Heart of the Country Show & Sale

Phyllis Koessler

Working in clay is like playing in the dirt, a childhood love I have carried forward with me all my life. When I first saw a movie in 6th grade about someone transforming a lump of clay into a pot on a potter’s wheel, I was enchanted. I snitched some classroom clay, went home, put aluminum foil on my record player, and attempted to recreate that miracle of creativity. Erratic and episodic as my life in clay has been since the 6th grade, my awe for the act of creativity has stayed constant.

My work is basic, practical and functional, as am I. It is primarily about form and color, less frequently about surface decoration, certainly not about making “dustcatchers” as my mother called them. I like to take an ordinary object and turn it into something extraordinary, fun and useful.
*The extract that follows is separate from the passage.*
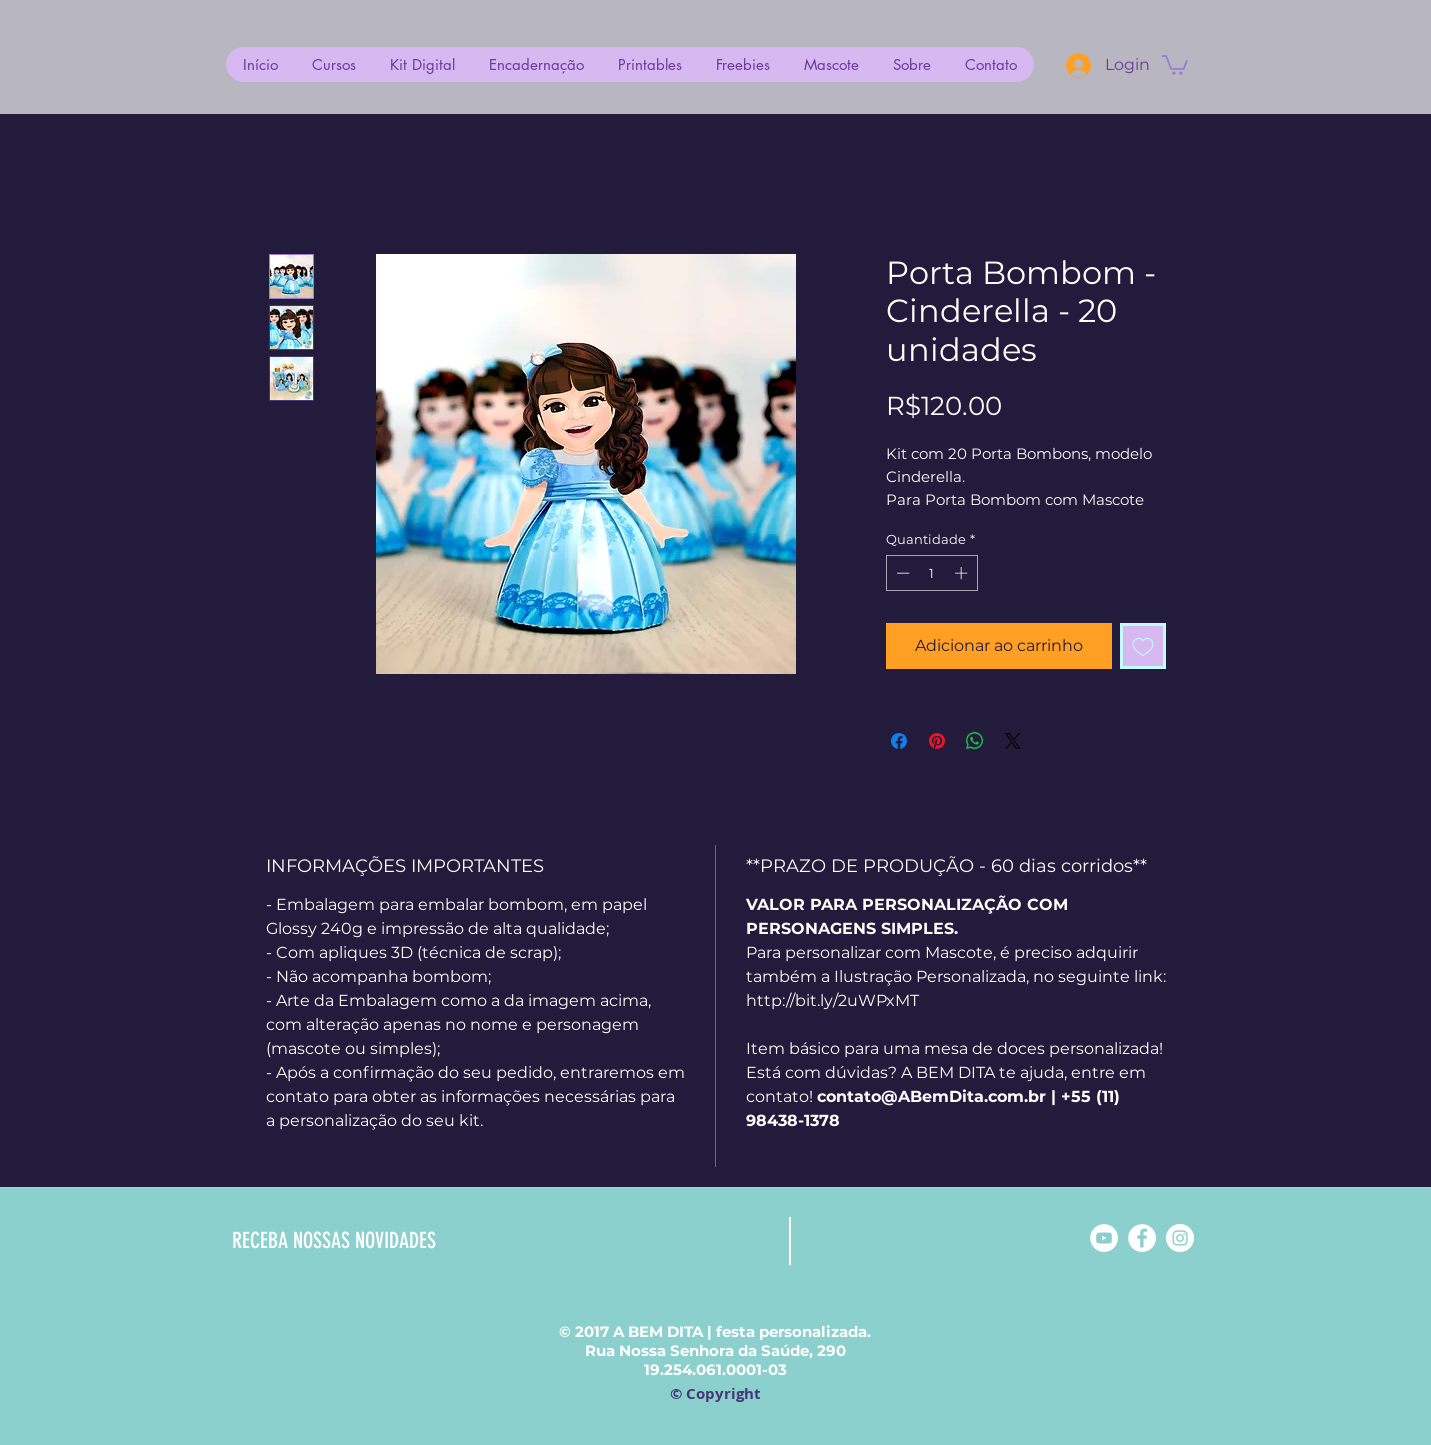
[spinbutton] (931, 573)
Vases and pitchers lend themselves to this drive, so they are an inherent part of my work.

Working in a series allows me to explore an idea or a process. So while some of my pieces are part of a “line,” I much prefer to work until an inner voice says DONE, get on to the next idea! Just as I would not want my children or friends to be too similar, I do not want that for my work. The question, “Did you make all these things?” used to offend me. Now I realize it epitomizes my need for evolution rather than stagnation, exploration rather than repetition, and differences rather than similarities.